Unfortunately, a big part of the War on Terror is the war in Iraq. At best, we are looking at another decade of insurgency battles against our troops in Iraq. George Casey, commander of coalition forces, put it best when he warned the Senate that, "the average counterinsurgency in the 20th century has lasted nine years. There's no reason that we should believe that the insurgency in Iraq will take any less time," (Washington Post). It'd be one thing if a left-wing propagandist was saying this, but the commander of coalition forces in Iraq? You can't argue with the truth.

What we have done in Iraq is created what we thought was there when we went in: a safe haven for terrorists. Since we've overtaken the country, we failed to control the borders so that anyone who hates America can come in and have free shots at our troops. This single-handedly increased the insurgency we are now fighting, and the situation has escalated into a quasi-civil war. Factions of people who have quarreled for centuries are not going to make peace overnight (and by overnight I mean decades). Even Secretary of State Condoleezza Rice conceded this when she admitted, "It's not conceivable that the Sunnis and the Shias are going to overcome hundreds of years of differences within a matter of a couple of years." Duh.

The fact is we're headed towards a civil war in Iraq, which means the entire region could change to al-Queda-type, Islamic extremism – and this is the big worry. If this ever happens, then the war in Iraq will have created more terrorism than it solved, and it appears to be headed that way. Although people in this region have always hated Americans, it has never been to the extent that they do now. After all, we obliterated an Islamic country, killed thousands of innocent civilians in the process and tortured inmates along the way, so of course we're hated more than ever. Since the Iraqi invasion, President Bush has become a poster board for recruiting terrorists worldwide. I think it is fair to say the war in Iraq has fueled the hatred of America and only made terrorism worse on a global scale.

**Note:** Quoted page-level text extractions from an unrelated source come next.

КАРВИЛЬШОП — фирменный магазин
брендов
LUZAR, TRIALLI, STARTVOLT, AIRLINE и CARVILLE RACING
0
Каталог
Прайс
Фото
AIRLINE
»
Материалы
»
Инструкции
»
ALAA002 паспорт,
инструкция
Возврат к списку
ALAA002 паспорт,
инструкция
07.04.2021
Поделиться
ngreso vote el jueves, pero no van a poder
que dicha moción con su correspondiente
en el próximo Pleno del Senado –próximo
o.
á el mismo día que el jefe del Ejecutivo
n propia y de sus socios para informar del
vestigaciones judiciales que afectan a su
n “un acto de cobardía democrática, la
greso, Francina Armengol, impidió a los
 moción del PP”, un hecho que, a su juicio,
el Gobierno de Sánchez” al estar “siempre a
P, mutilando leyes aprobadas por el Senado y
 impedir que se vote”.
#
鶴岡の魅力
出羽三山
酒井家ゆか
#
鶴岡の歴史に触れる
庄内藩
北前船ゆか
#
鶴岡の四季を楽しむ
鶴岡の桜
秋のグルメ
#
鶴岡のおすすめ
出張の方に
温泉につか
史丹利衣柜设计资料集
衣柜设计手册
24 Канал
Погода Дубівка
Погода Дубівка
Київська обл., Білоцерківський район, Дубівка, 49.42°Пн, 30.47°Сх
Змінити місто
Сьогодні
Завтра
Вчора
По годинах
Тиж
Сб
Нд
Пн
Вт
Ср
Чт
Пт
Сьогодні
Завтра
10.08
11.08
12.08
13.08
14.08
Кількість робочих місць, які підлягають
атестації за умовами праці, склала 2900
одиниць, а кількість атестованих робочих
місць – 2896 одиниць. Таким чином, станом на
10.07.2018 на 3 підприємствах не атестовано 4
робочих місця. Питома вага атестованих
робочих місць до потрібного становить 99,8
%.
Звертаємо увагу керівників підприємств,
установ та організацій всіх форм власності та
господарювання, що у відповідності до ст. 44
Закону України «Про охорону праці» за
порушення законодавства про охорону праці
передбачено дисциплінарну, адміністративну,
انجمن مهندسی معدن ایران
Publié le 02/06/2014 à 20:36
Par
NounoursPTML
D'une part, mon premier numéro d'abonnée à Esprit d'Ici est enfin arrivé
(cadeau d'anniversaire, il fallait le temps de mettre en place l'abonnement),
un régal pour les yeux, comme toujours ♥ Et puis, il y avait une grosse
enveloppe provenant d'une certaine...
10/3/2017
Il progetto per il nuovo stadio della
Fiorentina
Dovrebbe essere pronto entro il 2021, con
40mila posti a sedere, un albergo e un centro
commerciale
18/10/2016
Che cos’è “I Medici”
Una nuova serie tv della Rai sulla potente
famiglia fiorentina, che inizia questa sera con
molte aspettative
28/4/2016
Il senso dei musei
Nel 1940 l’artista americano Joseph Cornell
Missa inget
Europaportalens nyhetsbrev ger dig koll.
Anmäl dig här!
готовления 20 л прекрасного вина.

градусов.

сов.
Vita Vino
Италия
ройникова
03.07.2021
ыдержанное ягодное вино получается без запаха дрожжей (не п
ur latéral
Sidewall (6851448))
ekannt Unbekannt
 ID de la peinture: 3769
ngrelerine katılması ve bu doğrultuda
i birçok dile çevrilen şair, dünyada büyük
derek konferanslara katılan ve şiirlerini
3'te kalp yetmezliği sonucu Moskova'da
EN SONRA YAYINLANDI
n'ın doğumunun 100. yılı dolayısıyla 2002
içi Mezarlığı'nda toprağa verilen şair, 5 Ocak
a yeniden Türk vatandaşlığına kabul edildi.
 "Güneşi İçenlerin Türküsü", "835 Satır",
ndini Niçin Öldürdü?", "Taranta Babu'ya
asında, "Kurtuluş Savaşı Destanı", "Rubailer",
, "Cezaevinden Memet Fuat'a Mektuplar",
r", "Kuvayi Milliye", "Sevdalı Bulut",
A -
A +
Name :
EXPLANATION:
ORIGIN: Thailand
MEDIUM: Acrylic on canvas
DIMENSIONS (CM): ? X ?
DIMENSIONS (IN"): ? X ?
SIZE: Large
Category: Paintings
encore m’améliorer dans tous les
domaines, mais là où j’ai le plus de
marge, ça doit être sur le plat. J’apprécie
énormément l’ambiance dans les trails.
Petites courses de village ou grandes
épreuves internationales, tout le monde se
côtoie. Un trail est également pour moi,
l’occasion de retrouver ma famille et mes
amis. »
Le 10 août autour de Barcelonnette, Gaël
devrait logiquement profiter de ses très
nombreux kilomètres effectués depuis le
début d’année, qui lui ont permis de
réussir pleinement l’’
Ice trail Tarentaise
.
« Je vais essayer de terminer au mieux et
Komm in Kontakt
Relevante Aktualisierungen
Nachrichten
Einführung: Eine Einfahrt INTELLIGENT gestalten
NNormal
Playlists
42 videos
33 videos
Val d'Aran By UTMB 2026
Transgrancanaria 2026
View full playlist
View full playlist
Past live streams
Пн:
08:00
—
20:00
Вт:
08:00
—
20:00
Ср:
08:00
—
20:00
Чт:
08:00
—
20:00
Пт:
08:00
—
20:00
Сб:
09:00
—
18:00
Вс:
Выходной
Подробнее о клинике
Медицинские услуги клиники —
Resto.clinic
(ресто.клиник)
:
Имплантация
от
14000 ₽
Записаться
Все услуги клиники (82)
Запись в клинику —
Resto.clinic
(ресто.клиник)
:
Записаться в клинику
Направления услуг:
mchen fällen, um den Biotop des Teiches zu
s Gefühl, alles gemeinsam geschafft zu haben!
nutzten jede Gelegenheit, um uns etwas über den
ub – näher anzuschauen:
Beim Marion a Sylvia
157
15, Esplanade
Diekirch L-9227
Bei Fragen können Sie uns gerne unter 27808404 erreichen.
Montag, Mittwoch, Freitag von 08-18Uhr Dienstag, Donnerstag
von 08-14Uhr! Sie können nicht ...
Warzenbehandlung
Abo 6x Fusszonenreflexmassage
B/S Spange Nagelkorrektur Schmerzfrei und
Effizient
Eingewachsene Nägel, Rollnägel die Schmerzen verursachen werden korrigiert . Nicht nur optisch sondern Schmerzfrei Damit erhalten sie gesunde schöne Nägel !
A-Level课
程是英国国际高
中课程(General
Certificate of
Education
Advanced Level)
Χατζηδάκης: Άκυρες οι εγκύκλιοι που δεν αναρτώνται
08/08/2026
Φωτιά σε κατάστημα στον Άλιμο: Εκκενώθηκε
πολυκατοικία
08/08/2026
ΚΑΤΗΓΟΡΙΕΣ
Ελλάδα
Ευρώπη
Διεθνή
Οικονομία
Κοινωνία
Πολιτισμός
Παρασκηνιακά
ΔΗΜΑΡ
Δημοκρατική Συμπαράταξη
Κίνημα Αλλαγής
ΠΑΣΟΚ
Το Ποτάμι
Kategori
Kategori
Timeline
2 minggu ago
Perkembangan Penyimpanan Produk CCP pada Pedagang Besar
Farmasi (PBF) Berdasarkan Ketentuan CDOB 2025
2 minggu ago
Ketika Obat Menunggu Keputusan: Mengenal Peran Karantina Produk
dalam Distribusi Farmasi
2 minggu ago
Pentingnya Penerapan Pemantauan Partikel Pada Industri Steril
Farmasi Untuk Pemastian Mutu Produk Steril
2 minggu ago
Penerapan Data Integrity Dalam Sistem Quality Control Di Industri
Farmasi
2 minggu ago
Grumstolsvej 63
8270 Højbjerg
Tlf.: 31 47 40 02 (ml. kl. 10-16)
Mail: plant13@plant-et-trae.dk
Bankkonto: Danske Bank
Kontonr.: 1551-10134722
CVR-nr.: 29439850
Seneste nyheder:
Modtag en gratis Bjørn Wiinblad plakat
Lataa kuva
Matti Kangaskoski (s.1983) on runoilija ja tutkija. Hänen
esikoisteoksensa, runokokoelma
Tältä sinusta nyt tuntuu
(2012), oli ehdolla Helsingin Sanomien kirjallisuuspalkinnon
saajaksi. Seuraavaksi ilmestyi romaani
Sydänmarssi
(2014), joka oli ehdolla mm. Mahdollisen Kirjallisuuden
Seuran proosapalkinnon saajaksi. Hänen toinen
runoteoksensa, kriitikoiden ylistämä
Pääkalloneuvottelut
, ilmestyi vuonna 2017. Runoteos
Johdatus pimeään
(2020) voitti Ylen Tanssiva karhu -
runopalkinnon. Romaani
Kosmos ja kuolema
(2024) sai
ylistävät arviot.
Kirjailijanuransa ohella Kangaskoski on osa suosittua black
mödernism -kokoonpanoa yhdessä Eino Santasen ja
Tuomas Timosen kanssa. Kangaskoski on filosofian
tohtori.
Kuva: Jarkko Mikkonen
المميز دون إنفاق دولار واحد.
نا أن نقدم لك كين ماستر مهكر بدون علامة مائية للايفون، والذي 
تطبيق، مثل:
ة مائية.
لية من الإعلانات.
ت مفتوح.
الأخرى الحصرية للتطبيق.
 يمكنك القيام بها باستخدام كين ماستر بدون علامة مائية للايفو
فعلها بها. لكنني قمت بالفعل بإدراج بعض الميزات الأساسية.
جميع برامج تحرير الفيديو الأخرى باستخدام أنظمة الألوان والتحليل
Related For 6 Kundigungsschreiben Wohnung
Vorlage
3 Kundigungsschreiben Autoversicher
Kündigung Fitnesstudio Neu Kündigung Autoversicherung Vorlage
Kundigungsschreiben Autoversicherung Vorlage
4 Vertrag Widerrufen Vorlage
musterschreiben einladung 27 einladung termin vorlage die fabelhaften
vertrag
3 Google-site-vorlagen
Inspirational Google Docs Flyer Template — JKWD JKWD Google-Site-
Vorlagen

Earlier I asked if you felt safer now than you did pre-9/11. Think broadly about both the domestic actions (and inactions) our government has taken, as well as the international actions such as Iraq and Afghanistan (and inactions of Iran and North Korea). With Bin Laden still at large, many domestic security issues still ignored, credible nuclear threats around the world overlooked, a military overextended in wars they might not even win and a region of the world increasing their already pure hatred for us while heading toward sheer chaos, it is hard to say things are going well in the War on Terror. And what is our government's suggestion for protecting ourselves against a terrorist attack? Duct tape and plastic wrapping to cover our houses in. Unbelievable.

I realize we haven't been attacked since 9/11, but is this because of adequate defenses by our government or a lack of attempts to attack us by our enemy? Moreover, let's not forget it was eight years between the first and second World Trade Center attacks, so it's not like we're preventing attacks on a daily basis. Who knows if we've even prevented one since 9/11.

The fact of the matter is that no matter how successful we think we are, the War on Terror will never end. We can prevent attacks for days and years, but all it takes is one big oversight or mistake, which I think we can agree our government is prone to doing, to change the tide.

Whether or not you want to accept it, the War on Terror is not being won by America and it never will be – because you cannot win a war on an ideology. We are at least just as unsafe and vulnerable now than we were prior to 9/11, if not more so. Maybe President Bush is a good Christian after all, because it's nothing short of an act of God that we haven't been attacked again, given our government's omnipresent ineptitude.

Tim Waddingham is a senior, double majoring in speech communication and political science. His column runs every Wednesday in the Collegian.